## Document structure recognition data
-- -- --

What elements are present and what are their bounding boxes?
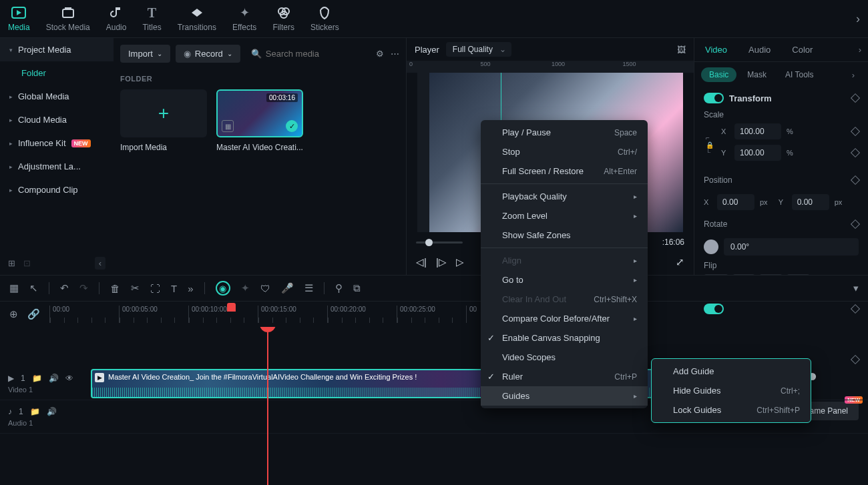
more-icon[interactable]: ⋯ bbox=[391, 49, 399, 59]
track-link-icon[interactable]: 🔗 bbox=[27, 308, 40, 320]
search-media[interactable]: 🔍 bbox=[246, 46, 371, 61]
shield-icon[interactable]: 🛡 bbox=[260, 283, 270, 294]
clip-play-icon: ▶ bbox=[95, 373, 104, 382]
rotate-input[interactable] bbox=[724, 238, 859, 256]
timeline-ruler[interactable]: 00:00 00:00:05:00 00:00:10:00 00:00:15:0… bbox=[49, 306, 859, 323]
mic-icon[interactable]: 🎤 bbox=[281, 282, 294, 294]
menu-compare-color[interactable]: Compare Color Before/After▸ bbox=[481, 309, 648, 328]
playhead-line[interactable]: ✂ bbox=[267, 327, 268, 485]
marker-icon[interactable]: ▾ bbox=[853, 282, 859, 294]
tab-effects[interactable]: ✦ Effects bbox=[232, 5, 256, 32]
sidebar-compound-clip[interactable]: ▸Compound Clip bbox=[0, 178, 114, 201]
menu-fullscreen[interactable]: Full Screen / RestoreAlt+Enter bbox=[481, 161, 648, 181]
sidebar-project-media[interactable]: ▾Project Media bbox=[0, 38, 114, 61]
sidebar-global-media[interactable]: ▸Global Media bbox=[0, 85, 114, 108]
delete-icon[interactable]: 🗑 bbox=[110, 283, 120, 294]
next-frame-icon[interactable]: |▷ bbox=[436, 256, 447, 268]
tab-transitions[interactable]: Transitions bbox=[178, 5, 216, 32]
snapshot-icon[interactable]: 🖼 bbox=[677, 45, 686, 55]
tab-audio[interactable]: Audio bbox=[106, 5, 127, 32]
zoom-slider[interactable] bbox=[416, 241, 463, 244]
media-clip-card[interactable]: 00:03:16 ▦ ✓ Master AI Video Creati... bbox=[216, 89, 303, 152]
playhead[interactable] bbox=[227, 303, 236, 312]
scale-x-input[interactable] bbox=[734, 123, 781, 139]
ai-icon[interactable]: ◉ bbox=[216, 281, 230, 296]
toolbar-more-icon[interactable]: › bbox=[856, 12, 860, 26]
transform-toggle[interactable] bbox=[704, 93, 724, 103]
subtab-mask[interactable]: Mask bbox=[739, 67, 775, 82]
search-input[interactable] bbox=[266, 49, 365, 59]
collapse-sidebar-icon[interactable]: ‹ bbox=[95, 257, 105, 270]
pointer-icon[interactable]: ↖ bbox=[29, 282, 38, 294]
tab-video[interactable]: Video bbox=[694, 38, 738, 61]
pos-x-input[interactable] bbox=[717, 194, 754, 210]
folder-icon[interactable]: 📁 bbox=[32, 374, 42, 383]
menu-hide-guides[interactable]: Hide GuidesCtrl+; bbox=[652, 381, 811, 400]
more-tools-icon[interactable]: » bbox=[188, 283, 193, 294]
list-icon[interactable]: ☰ bbox=[304, 282, 313, 294]
keyframe-icon[interactable] bbox=[851, 219, 860, 229]
import-button[interactable]: Import⌄ bbox=[120, 45, 170, 63]
tab-audio-inspector[interactable]: Audio bbox=[738, 38, 781, 61]
new-bin-icon[interactable]: ⊡ bbox=[23, 258, 31, 268]
keyframe-icon[interactable] bbox=[851, 93, 860, 103]
pos-y-input[interactable] bbox=[792, 194, 829, 210]
play-icon[interactable]: ▷ bbox=[456, 256, 464, 268]
tab-stock-media[interactable]: Stock Media bbox=[46, 5, 90, 32]
subtab-ai-tools[interactable]: AI Tools bbox=[777, 67, 821, 82]
sidebar-folder[interactable]: Folder bbox=[0, 61, 114, 85]
folder-icon[interactable]: 📁 bbox=[30, 407, 40, 416]
tab-stickers[interactable]: Stickers bbox=[310, 5, 339, 32]
sparkle-icon[interactable]: ✦ bbox=[241, 282, 250, 294]
menu-add-guide[interactable]: Add Guide bbox=[652, 362, 811, 381]
menu-goto[interactable]: Go to▸ bbox=[481, 270, 648, 290]
menu-guides[interactable]: Guides▸ bbox=[481, 386, 648, 406]
rotate-dial[interactable] bbox=[704, 239, 718, 254]
prev-frame-icon[interactable]: ◁| bbox=[416, 256, 427, 268]
keyframe-icon[interactable] bbox=[851, 127, 860, 136]
new-folder-icon[interactable]: ⊞ bbox=[8, 258, 15, 268]
menu-ruler[interactable]: ✓RulerCtrl+P bbox=[481, 367, 648, 386]
expand-icon[interactable]: ⤢ bbox=[676, 256, 684, 268]
audio-icon: ♪ bbox=[8, 407, 12, 416]
menu-zoom-level[interactable]: Zoom Level▸ bbox=[481, 206, 648, 225]
text-icon[interactable]: T bbox=[171, 283, 177, 294]
chevron-right-icon[interactable]: › bbox=[845, 70, 861, 80]
chevron-right-icon[interactable]: › bbox=[852, 45, 868, 55]
filter-icon[interactable]: ⚙ bbox=[376, 49, 384, 59]
menu-video-scopes[interactable]: Video Scopes bbox=[481, 348, 648, 367]
scale-y-input[interactable] bbox=[734, 145, 781, 161]
import-media-card[interactable]: + Import Media bbox=[120, 89, 207, 152]
tab-color[interactable]: Color bbox=[781, 38, 823, 61]
cut-icon[interactable]: ✂ bbox=[131, 282, 140, 294]
menu-lock-guides[interactable]: Lock GuidesCtrl+Shift+P bbox=[652, 400, 811, 420]
subtab-basic[interactable]: Basic bbox=[701, 67, 736, 82]
keyframe-icon[interactable] bbox=[851, 175, 860, 185]
link-icon[interactable]: ⧉ bbox=[353, 282, 361, 294]
layout-icon[interactable]: ▦ bbox=[9, 282, 19, 294]
crop-icon[interactable]: ⛶ bbox=[150, 283, 160, 294]
menu-stop[interactable]: StopCtrl+/ bbox=[481, 142, 648, 161]
keyframe-icon[interactable] bbox=[851, 148, 860, 157]
menu-playback-quality[interactable]: Playback Quality▸ bbox=[481, 187, 648, 206]
record-button[interactable]: ◉Record⌄ bbox=[176, 45, 240, 63]
quality-dropdown[interactable]: Full Quality bbox=[446, 42, 511, 57]
sidebar-influence-kit[interactable]: ▸Influence KitNEW bbox=[0, 131, 114, 155]
link-icon[interactable]: ⌐🔒└ bbox=[704, 134, 716, 156]
mute-icon[interactable]: 🔊 bbox=[49, 374, 59, 383]
sidebar-cloud-media[interactable]: ▸Cloud Media bbox=[0, 108, 114, 131]
menu-safe-zones[interactable]: Show Safe Zones bbox=[481, 225, 648, 245]
magnet-icon[interactable]: ⚲ bbox=[335, 282, 343, 294]
redo-icon[interactable]: ↷ bbox=[79, 282, 88, 294]
tab-titles[interactable]: T Titles bbox=[142, 5, 161, 32]
menu-play-pause[interactable]: Play / PauseSpace bbox=[481, 123, 648, 142]
track-add-icon[interactable]: ⊕ bbox=[9, 308, 18, 320]
undo-icon[interactable]: ↶ bbox=[60, 282, 69, 294]
tab-media[interactable]: Media bbox=[8, 5, 30, 32]
menu-canvas-snapping[interactable]: ✓Enable Canvas Snapping bbox=[481, 328, 648, 348]
visibility-icon[interactable]: 👁 bbox=[65, 374, 73, 383]
mute-icon[interactable]: 🔊 bbox=[47, 407, 57, 416]
tab-filters[interactable]: Filters bbox=[272, 5, 294, 32]
media-panel: Import⌄ ◉Record⌄ 🔍 ⚙ ⋯ FOLDER + Import M… bbox=[114, 38, 406, 275]
sidebar-adjustment-layer[interactable]: ▸Adjustment La... bbox=[0, 155, 114, 178]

-- -- --

## WHAT IS BEING ASKED
One number answers this exercise: the count of lines above in which the word "card" appears.

## ANSWER TO THIS TASK
2